__What is expected__
Pictures stay out; everything else in the records below gets copied exactly.

__Source material__
---------------

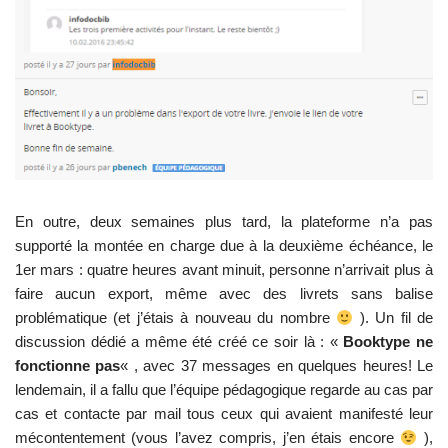
En outre, deux semaines plus tard, la plateforme n’a pas
supporté la montée en charge due à la deuxième échéance, le
1er mars : quatre heures avant minuit, personne n’arrivait plus à
faire aucun export, même avec des livrets sans balise
problématique (et j’étais à nouveau du nombre
). Un fil de
discussion dédié a même été créé ce soir là : «
Booktype ne
fonctionne pas
« , avec 37 messages en quelques heures! Le
lendemain, il a fallu que l’équipe pédagogique regarde au cas par
cas et contacte par mail tous ceux qui avaient manifesté leur
mécontentement (vous l’avez compris, j’en étais encore
),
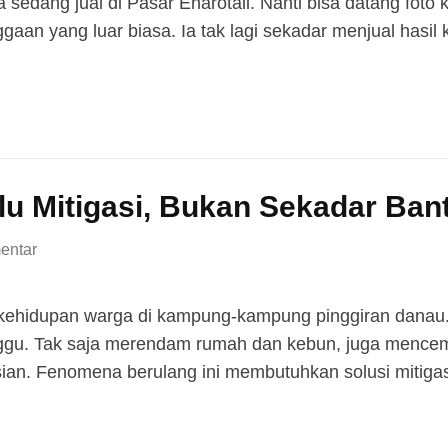
edang jual di Pasar Enarotali. Nanti bisa datang foto k
aan yang luar biasa. Ia tak lagi sekadar menjual hasil
lu Mitigasi, Bukan Sekadar Ba
entar
kehidupan warga di kampung-kampung pinggiran danau. 
nggu. Tak saja merendam rumah dan kebun, juga mencem
sian. Fenomena berulang ini membutuhkan solusi mitiga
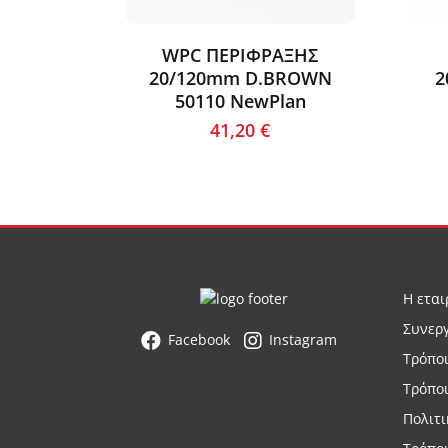
WPC ΠΕΡΙΦΡΑΞΗΣ
20/120mm D.BROWN
2
50110 NewPlan
41,20
€
Η εται
Συνερ
Facebook
Instagram
Τρόπο
Τρόπο
Πολιτ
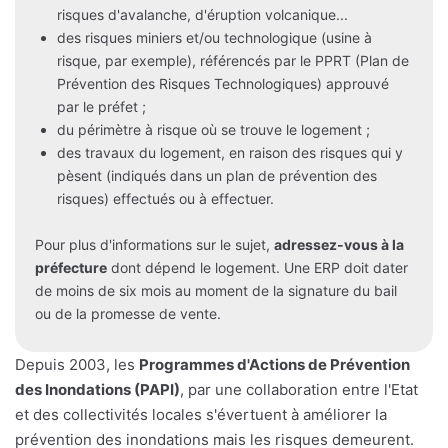
risques d'avalanche, d'éruption volcanique...
des risques miniers et/ou technologique (usine à
risque, par exemple), référencés par le PPRT (Plan de
Prévention des Risques Technologiques) approuvé
par le préfet ;
du périmètre à risque où se trouve le logement ;
des travaux du logement, en raison des risques qui y
pèsent (indiqués dans un plan de prévention des
risques) effectués ou à effectuer.
Pour plus d'informations sur le sujet,
adressez-vous à la
préfecture
dont dépend le logement. Une ERP doit dater
de moins de six mois au moment de la signature du bail
ou de la promesse de vente.
Depuis 2003, les
Programmes d'Actions de Prévention
des Inondations (PAPI)
, par une collaboration entre l'Etat
et des collectivités locales s'évertuent à améliorer la
prévention des inondations mais les risques demeurent.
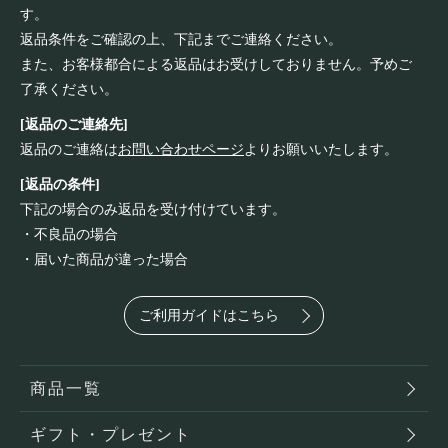
す。
返品条件をご確認の上、下記までご連絡ください。
また、お客様都合による返品はお受けしておりません。予めご
了承ください。
[返品のご連絡先]
返品のご連絡は
お問い合わせページ
よりお願いいたします。
[返品の条件]
下記の場合のみ返品を受け付けています。
・不良品の場合
・届いた商品が違った場合
ご利用ガイドはこちら
商品一覧
ギフト・プレゼント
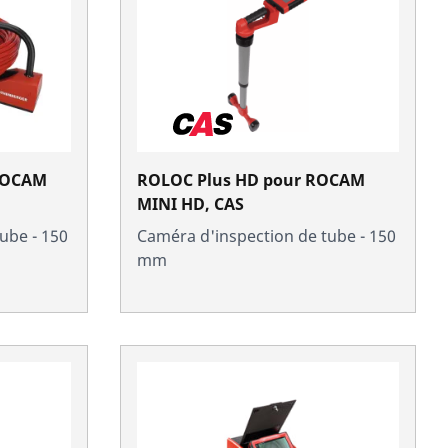
ROCAM
ROLOC Plus HD pour ROCAM
MINI HD, CAS
ube - 150
Caméra d'inspection de tube - 150
mm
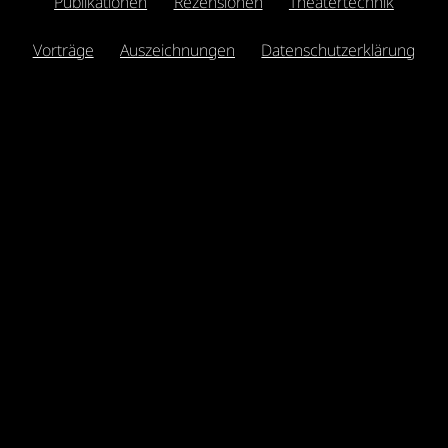
Publikationen
Rezensionen
Theatertechnik
Vorträge
Auszeichnungen
Datenschutzerklärung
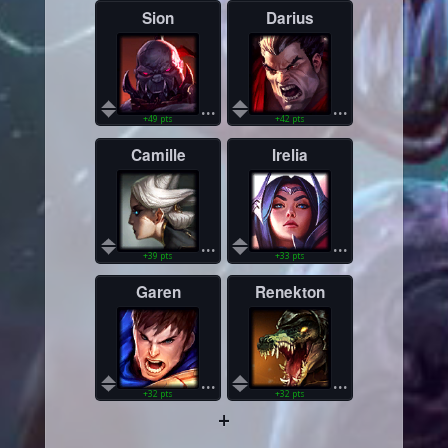
Sion
Darius
...
...
+49 pts
+42 pts
Camille
Irelia
...
...
+39 pts
+33 pts
Garen
Renekton
...
...
+32 pts
+32 pts
+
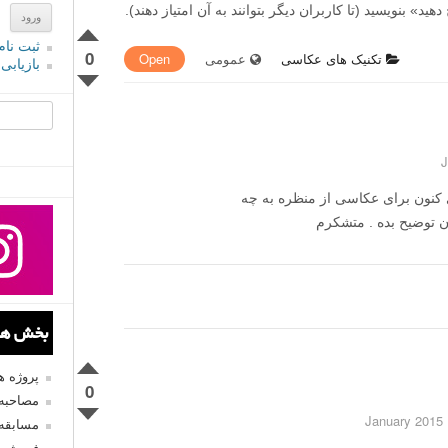
» بنویسید (تا کاربران دیگر بتوانند به آن امتیاز دهند).
ثبت نام
0
تکنیک های عکاسی
عمومی
Open
بازیابی
جستجو یرا
picture st در دوربینهای کنون برای عکاسی از منظره به چه
ان توضیح بده . متشکرم
بخش های
پروژه 
0
مصاحبه 
1
مسابقه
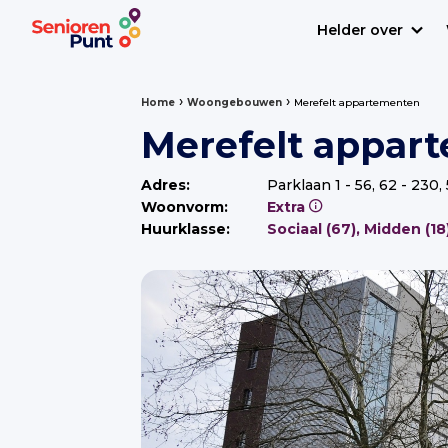
Helder over
›
›
Home
Woongebouwen
Merefelt appartementen
Merefelt appar
Adres:
Parklaan 1 - 56, 62 - 23
Woonvorm:
Extra
Huurklasse:
Sociaal (67), Midde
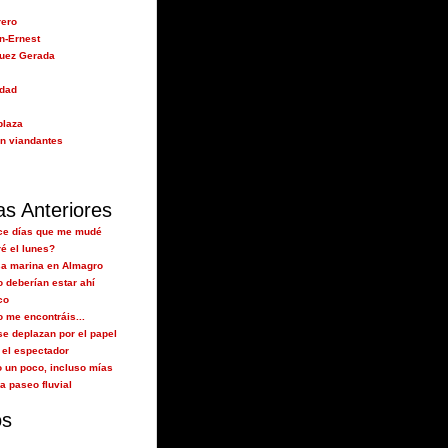
rero
n-Ernest
guez Gerada
idad
plaza
n viandantes
as Anteriores
ce días que me mudé
é el lunes?
sa marina en Almagro
 deberían estar ahí
co
 me encontráis...
se deplazan por el papel
el espectador
o un poco, incluso mías
a paseo fluvial
os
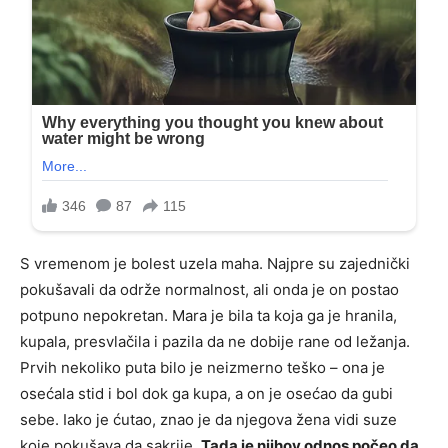
S vremenom je bolest uzela maha. Najpre su zajednički
pokušavali da održe normalnost, ali onda je on postao
potpuno nepokretan. Mara je bila ta koja ga je hranila,
kupala, presvlačila i pazila da ne dobije rane od ležanja.
Prvih nekoliko puta bilo je neizmerno teško – ona je
osećala stid i bol dok ga kupa, a on je osećao da gubi
sebe. Iako je ćutao, znao je da njegova žena vidi suze
koje pokušava da sakrije.
Tada je njihov odnos počeo da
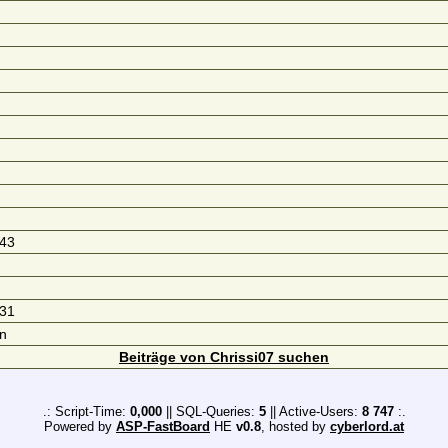
:43
:31
n
Beiträge von Chrissi07 suchen
.: Script-Time:
0,000
|| SQL-Queries:
5
|| Active-Users:
8 747
:.
Powered by
ASP-FastBoard
HE
v0.8
, hosted by
cyberlord.at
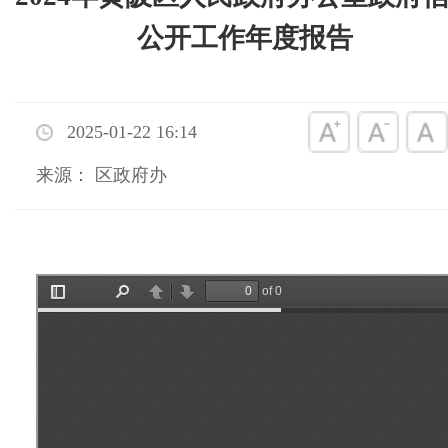
公开工作年度报告
2025-01-22 16:14
来源： 区政府办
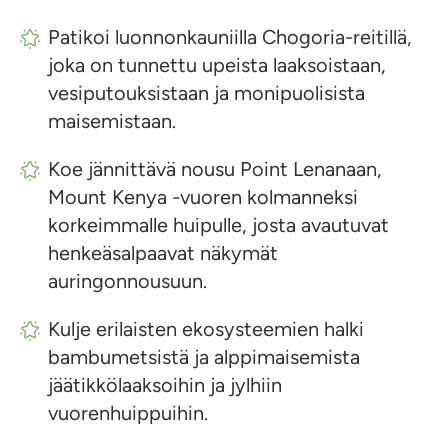
Patikoi luonnonkauniilla Chogoria-reitillä,
joka on tunnettu upeista laaksoistaan,
vesiputouksistaan ja monipuolisista
maisemistaan.
Koe jännittävä nousu Point Lenanaan,
Mount Kenya -vuoren kolmanneksi
korkeimmalle huipulle, josta avautuvat
henkeäsalpaavat näkymät
auringonnousuun.
Kulje erilaisten ekosysteemien halki
bambumetsistä ja alppimaisemista
jäätikkölaaksoihin ja jylhiin
vuorenhuippuihin.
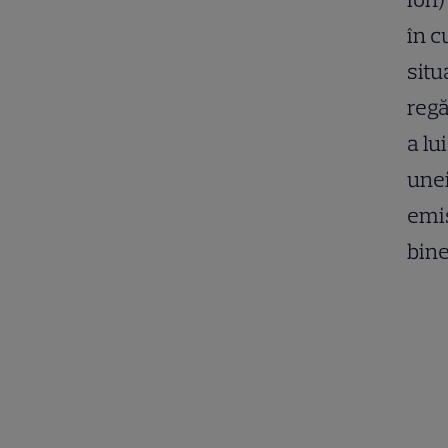
în c
situ
regă
a lu
unei
emis
bine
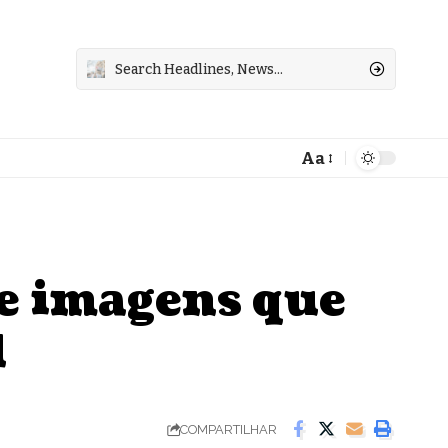
Aa
Font
Resizer
ie imagens que
l
COMPARTILHAR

---------------

__Solution to this exercise__
En outre, deux semaines plus tard, la plateforme n’a pas
supporté la montée en charge due à la deuxième échéance, le
1er mars : quatre heures avant minuit, personne n’arrivait plus à
faire aucun export, même avec des livrets sans balise
problématique (et j’étais à nouveau du nombre
). Un fil de
discussion dédié a même été créé ce soir là : «
Booktype ne
fonctionne pas
« , avec 37 messages en quelques heures! Le
lendemain, il a fallu que l’équipe pédagogique regarde au cas par
cas et contacte par mail tous ceux qui avaient manifesté leur
mécontentement (vous l’avez compris, j’en étais encore
),
edang jual di Pasar Enarotali. Nanti bisa datang foto k
aan yang luar biasa. Ia tak lagi sekadar menjual hasil
lu Mitigasi, Bukan Sekadar Ba
entar
kehidupan warga di kampung-kampung pinggiran danau. 
nggu. Tak saja merendam rumah dan kebun, juga mencem
sian. Fenomena berulang ini membutuhkan solusi mitiga
WPC ΠΕΡΙΦΡΑΞΗΣ
20/120mm D.BROWN
2
50110 NewPlan
41,20
€
Η εται
Συνερ
Facebook
Instagram
Τρόπο
Τρόπο
Πολιτ
risques d'avalanche, d'éruption volcanique...
des risques miniers et/ou technologique (usine à
risque, par exemple), référencés par le PPRT (Plan de
Prévention des Risques Technologiques) approuvé
par le préfet ;
du périmètre à risque où se trouve le logement ;
des travaux du logement, en raison des risques qui y
pèsent (indiqués dans un plan de prévention des
risques) effectués ou à effectuer.
Pour plus d'informations sur le sujet,
adressez-vous à la
préfecture
dont dépend le logement. Une ERP doit dater
de moins de six mois au moment de la signature du bail
ou de la promesse de vente.
Depuis 2003, les
Programmes d'Actions de Prévention
des Inondations (PAPI)
, par une collaboration entre l'Etat
et des collectivités locales s'évertuent à améliorer la
prévention des inondations mais les risques demeurent.
す。
返品条件をご確認の上、下記までご連絡ください。
また、お客様都合による返品はお受けしておりません。予めご
了承ください。
[返品のご連絡先]
返品のご連絡は
お問い合わせページ
よりお願いいたします。
[返品の条件]
下記の場合のみ返品を受け付けています。
・不良品の場合
・届いた商品が違った場合
ご利用ガイドはこちら
商品一覧
ギフト・プレゼント
ROCAM
ROLOC Plus HD pour ROCAM
MINI HD, CAS
ube - 150
Caméra d'inspection de tube - 150
mm
Publikationen
Rezensionen
Theatertechnik
Vorträge
Auszeichnungen
Datenschutzerklärung
Sion
Darius
...
...
+49 pts
+42 pts
Camille
Irelia
...
...
+39 pts
+33 pts
Garen
Renekton
...
...
+32 pts
+32 pts
+
» بنویسید (تا کاربران دیگر بتوانند به آن امتیاز دهند).
ثبت نام
0
تکنیک های عکاسی
عمومی
Open
بازیابی
جستجو یرا
picture st در دوربینهای کنون برای عکاسی از منظره به چه
ان توضیح بده . متشکرم
بخش های
پروژه 
0
مصاحبه 
1
مسابقه
Helder over
›
›
Home
Woongebouwen
Merefelt appartementen
Merefelt appar
Adres:
Parklaan 1 - 56, 62 - 23
Woonvorm:
Extra
Huurklasse:
Sociaal (67), Midde
rero
n-Ernest
guez Gerada
idad
plaza
n viandantes
as Anteriores
ce días que me mudé
é el lunes?
sa marina en Almagro
 deberían estar ahí
co
 me encontráis...
se deplazan por el papel
el espectador
o un poco, incluso mías
a paseo fluvial
os
S vremenom je bolest uzela maha. Najpre su zajednički
pokušavali da održe normalnost, ali onda je on postao
potpuno nepokretan. Mara je bila ta koja ga je hranila,
kupala, presvlačila i pazila da ne dobije rane od ležanja.
Prvih nekoliko puta bilo je neizmerno teško – ona je
osećala stid i bol dok ga kupa, a on je osećao da gubi
sebe. Iako je ćutao, znao je da njegova žena vidi suze
koje pokušava da sakrije.
Tada je njihov odnos počeo da
:43
:31
n
Beiträge von Chrissi07 suchen
.: Script-Time:
0,000
|| SQL-Queries:
5
|| Active-Users:
8 747
:.
Powered by
ASP-FastBoard
HE
v0.8
, hosted by
cyberlord.at
公开工作年度报告
2025-01-22 16:14
来源： 区政府办
Patikoi luonnonkauniilla Chogoria-reitillä,
joka on tunnettu upeista laaksoistaan,
vesiputouksistaan ja monipuolisista
maisemistaan.
Koe jännittävä nousu Point Lenanaan,
Mount Kenya -vuoren kolmanneksi
korkeimmalle huipulle, josta avautuvat
henkeäsalpaavat näkymät
auringonnousuun.
Kulje erilaisten ekosysteemien halki
bambumetsistä ja alppimaisemista
jäätikkölaaksoihin ja jylhiin
vuorenhuippuihin.
în c
situ
regă
a lu
unei
emis
bine
Aa
Font
Resizer
ie imagens que
l
COMPARTILHAR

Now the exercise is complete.